« Depuis le début de la crise sanitaire, je fais partie des aides-soignantes assignées afin de renforcer les équipes en établissement d’hébergement pour personnes âgées dépendantes (Ehpad). Habituellement, je suis responsable syndicale. C’est une dure épreuve pour moi émotionnellement de reprendre mes fonctions d’aide-soignante dans un Ehpad public, situé en zone rouge, où la propagation de ce virus invisible touche particulièrement les personnes âgées si vulnérables et bouleverse l’activité de notre secteur. J’ai ressenti de la peur, celle de contracter le Covid-19 et de le transmettre à ma famille ou aux résidents.
Le travail quotidien des soignants a été très difficile.
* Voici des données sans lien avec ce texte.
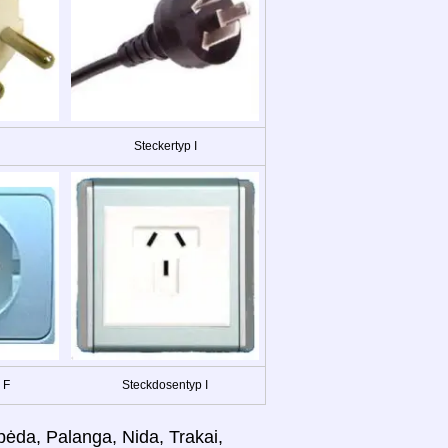
Steckertyp I
 F
Steckdosentyp I
ipėda, Palanga, Nida, Trakai,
Comment prendre soin de 40 personnes avec seulement trois aides-soignantes et des précautions supplémentaires importantes ? Les difficultés se sont aggravées par l’absence des collègues ayant été contaminés et/ou retenus à domicile pour garder leurs enfants. Le renfort des services “supports” (administratifs, diététicienne, ouvriers…), mobilisés pour nous apporter de l’aide, a été très apprécié. J’ai ressenti une grande solidarité de tous ces collègues très impliqués. J’ai pris plaisir à contribuer aux soins, à l’alimentation, à l’hydratation, au soin relationnel… Les résidents ont été très reconnaissants mais tellement angoissés car privés des visites de leur famille, d’activités en commun et n’ayant plus de repères avec des nouveaux visages masqués. Heureusement, aucun n’a été infecté.
Cependant, ce métier suscite une charge physique et mentale importante. Usés, éreintés, nous ressentons une telle pénibilité qu’on en perd parfois le sens du travail dans cette cadence infernale. Il faut prendre du recul afin d’éviter la robotisation, préserver et garder notre empathie et notre énergie. Mais comment ? Mon engagement dans un métier passionnant me permet de trouver les ressources nécessaires. Mais comme toutes mes collègues, je constate le peu de reconnaissance salariale de notre travail. Plus que jamais, je suis prête à repartir en lutte pour un salaire et des conditions de travail décents ».